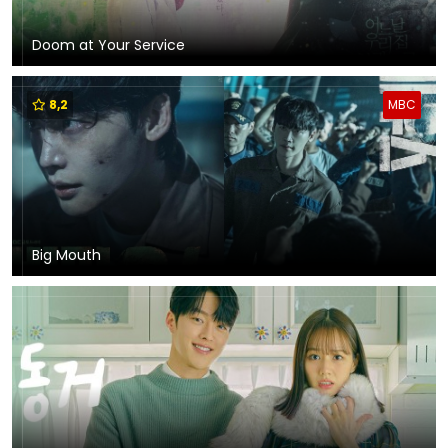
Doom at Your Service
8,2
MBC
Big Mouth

==

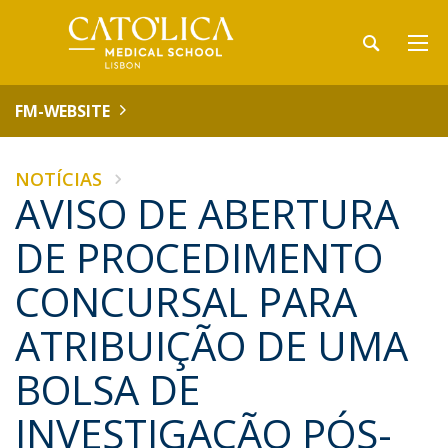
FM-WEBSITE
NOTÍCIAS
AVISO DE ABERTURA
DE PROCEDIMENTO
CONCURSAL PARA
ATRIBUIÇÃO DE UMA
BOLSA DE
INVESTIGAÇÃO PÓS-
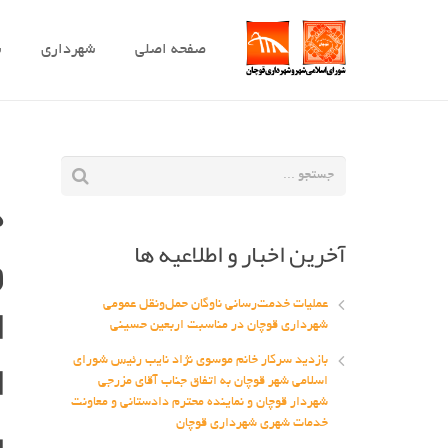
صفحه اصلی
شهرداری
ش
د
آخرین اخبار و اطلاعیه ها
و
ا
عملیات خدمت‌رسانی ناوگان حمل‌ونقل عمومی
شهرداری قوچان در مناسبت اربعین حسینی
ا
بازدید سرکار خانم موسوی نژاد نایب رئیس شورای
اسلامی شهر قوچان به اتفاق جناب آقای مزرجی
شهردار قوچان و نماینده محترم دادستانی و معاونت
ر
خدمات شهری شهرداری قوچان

* TASK DESCRIPTION *
Using the entries above, return each line in which the word "قوچان" occurs.

* RESULT OF THE EXERCISE *
شهرداری قوچان در مناسبت اربعین حسینی
اسلامی شهر قوچان به اتفاق جناب آقای مزرجی
شهردار قوچان و نماینده محترم دادستانی و معاونت
خدمات شهری شهرداری قوچان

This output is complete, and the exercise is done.